Top of DATASET CONTENT
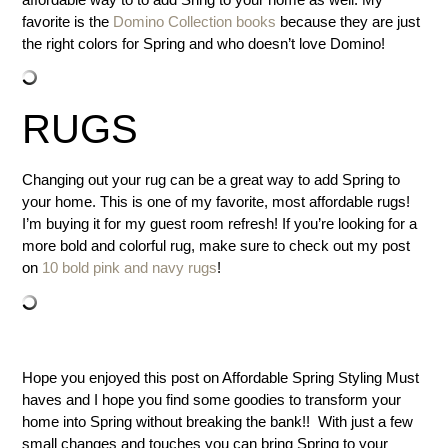
favorite is the
Domino Collection books
because they are just
the right colors for Spring and who doesn’t love Domino!
RUGS
Changing out your rug can be a great way to add Spring to
your home. This is one of my favorite, most affordable rugs!
I’m buying it for my guest room refresh! If you’re looking for a
more bold and colorful rug, make sure to check out my post
on
10 bold pink and navy rugs
!
Hope you enjoyed this post on Affordable Spring Styling Must
haves and I hope you find some goodies to transform your
home into Spring without breaking the bank!! With just a few
small changes and touches you can bring Spring to your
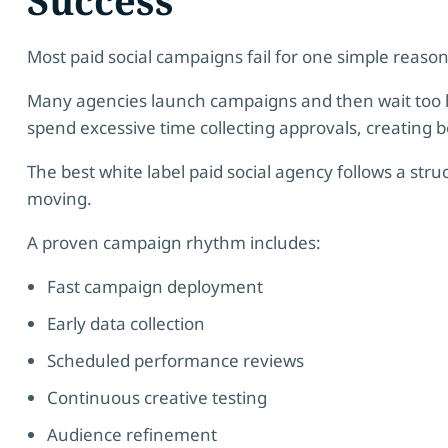
Most paid social campaigns fail for one simple reason
Many agencies launch campaigns and then wait too 
spend excessive time collecting approvals, creating b
The best white label paid social agency follows a st
moving.
A proven campaign rhythm includes:
Fast campaign deployment
Early data collection
Scheduled performance reviews
Continuous creative testing
Audience refinement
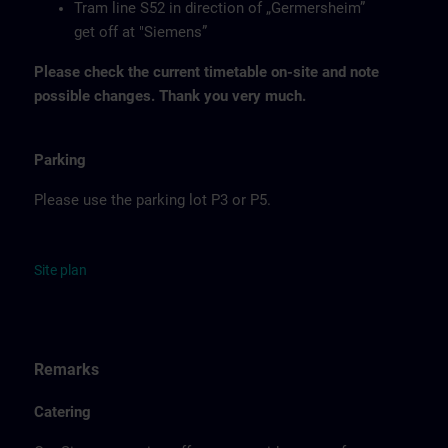
Tram line S52 in direction of „Germersheim”
get off at "Siemens”
Please check the current timetable on-site and note
possible changes. Thank you very much.
Parking
Please use the parking lot P3 or P5.
Site
p
la
n
Remarks
Catering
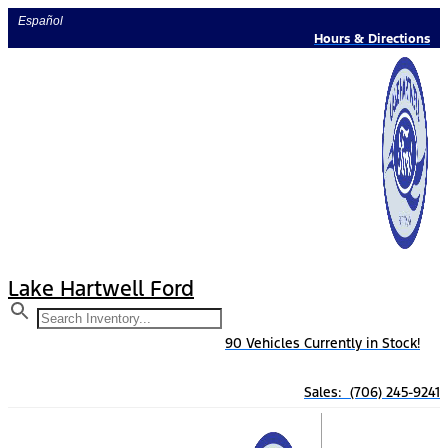
Skip
Español
to
Hours & Directions
content
Lake Hartwell Ford
90 Vehicles Currently in Stock!
Sales: (706) 245-9241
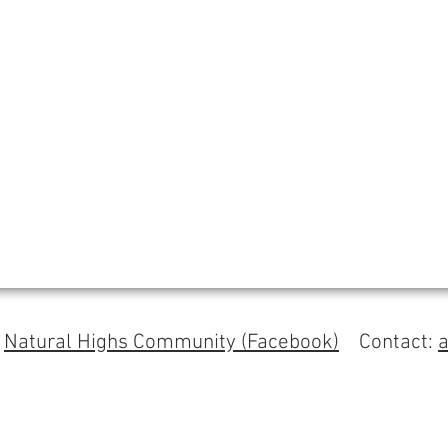
s
Natural Highs Community (Facebook)
Contact:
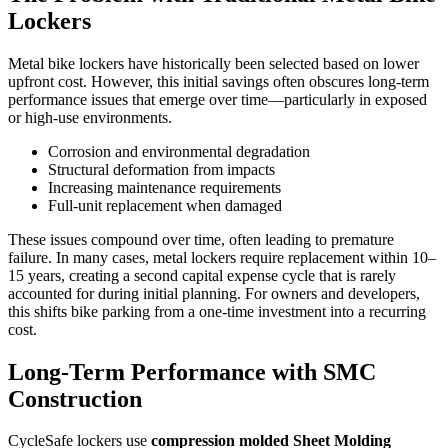
Lockers
Metal bike lockers have historically been selected based on lower
upfront cost. However, this initial savings often obscures long-term
performance issues that emerge over time—particularly in exposed
or high-use environments.
Corrosion and environmental degradation
Structural deformation from impacts
Increasing maintenance requirements
Full-unit replacement when damaged
These issues compound over time, often leading to premature
failure. In many cases, metal lockers require replacement within 10–
15 years, creating a second capital expense cycle that is rarely
accounted for during initial planning. For owners and developers,
this shifts bike parking from a one-time investment into a recurring
cost.
Long-Term Performance with SMC
Construction
CycleSafe lockers use
compression molded Sheet Molding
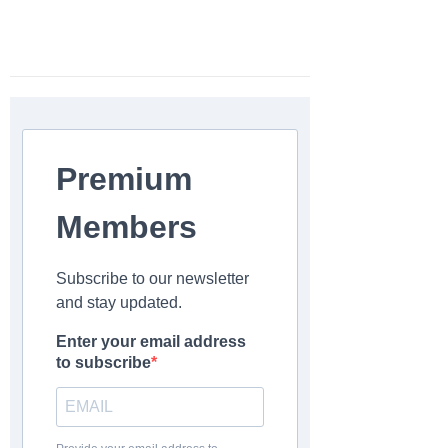
Premium
Members
Subscribe to our newsletter
and stay updated.
Enter your email address
to subscribe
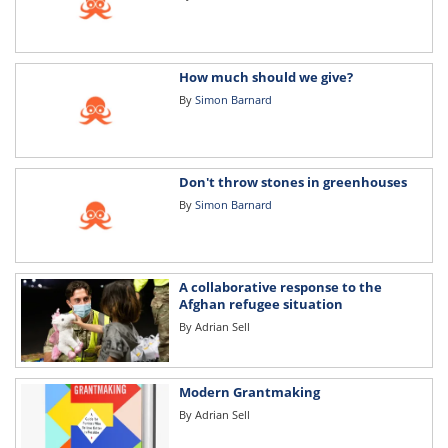
How much should we give?
By
Simon Barnard
Don't throw stones in greenhouses
By
Simon Barnard
A collaborative response to the
Afghan refugee situation
By
Adrian Sell
Modern Grantmaking
By
Adrian Sell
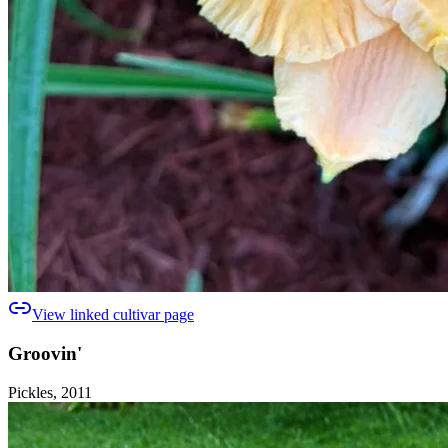
View linked cultivar page
Groovin'
Pickles, 2011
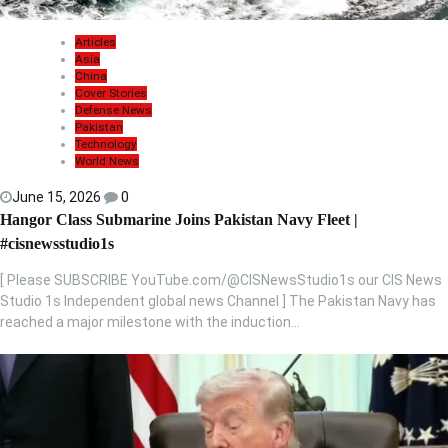
Articles
Asia
China
Cover Stories
Defense News
Pakistan
Technology
World News
June 15, 2026
0
Hangor Class Submarine Joins Pakistan Navy Fleet |
#cisnewsstudio1s
[ Please SUBSCRIBE YouTube.com/@CISNewsStudio1s our CIS News
Studio 1s Independent global news Channel ] The Pakistan Navy has
reached a major milestone with the induction…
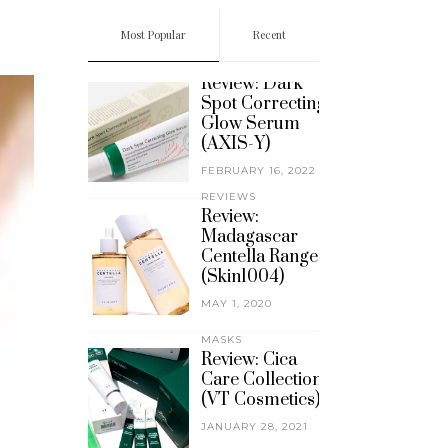
Most Popular
Recent
REVIEWS
Review: Dark
Spot Correcting
Glow Serum
(AXIS-Y)
FEBRUARY 16, 2022
REVIEWS
Review:
Madagascar
Centella Range
(Skin1004)
MAY 1, 2020
MASKS
Review: Cica
Care Collection
(VT Cosmetics)
JANUARY 28, 2021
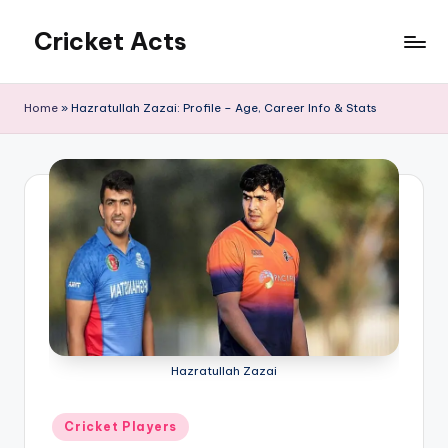
Cricket Acts
Skip
to
content
Home
»
Hazratullah Zazai: Profile – Age, Career Info & Stats
Hazratullah Zazai
Posted
Cricket Players
in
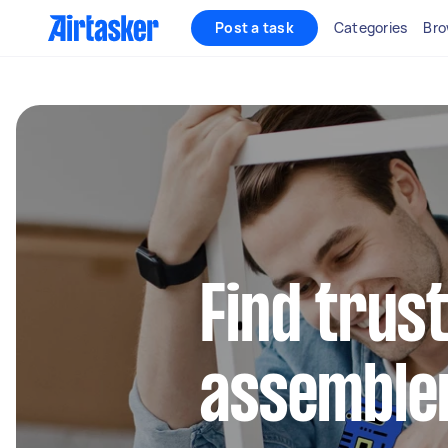
Post a task
Categories
Bro
Find trus
assembler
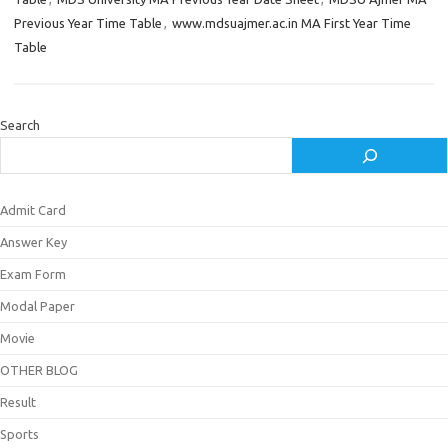
Previous Year Time Table
,
www.mdsuajmer.ac.in MA First Year Time
Table
Search
Admit Card
Answer Key
Exam Form
Modal Paper
Movie
OTHER BLOG
Result
Sports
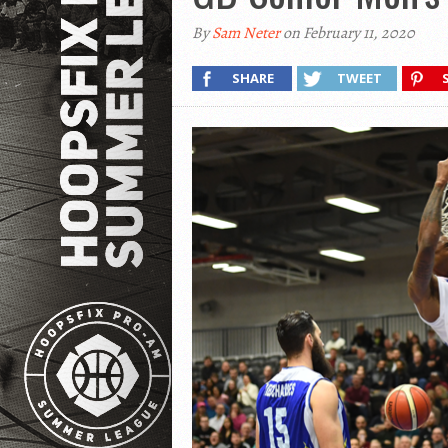
By
Sam Neter
on February 11, 2020
SHARE
TWEET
Bottom of DATASET CONTENT
PROBLEM REQUIREMENTS:
Pictures are to be omitted; otherwise, every line from the first line of the listing through the line containing "Most paid social" must be reproduced exactly, both ends included.

THE COMPLETED TASK:
favorite is the
Domino Collection books
because they are just
the right colors for Spring and who doesn’t love Domino!
RUGS
Changing out your rug can be a great way to add Spring to
your home. This is one of my favorite, most affordable rugs!
I’m buying it for my guest room refresh! If you’re looking for a
more bold and colorful rug, make sure to check out my post
on
10 bold pink and navy rugs
!
Hope you enjoyed this post on Affordable Spring Styling Must
haves and I hope you find some goodies to transform your
home into Spring without breaking the bank!! With just a few
small changes and touches you can bring Spring to your
Most paid social campaigns fail for one simple reason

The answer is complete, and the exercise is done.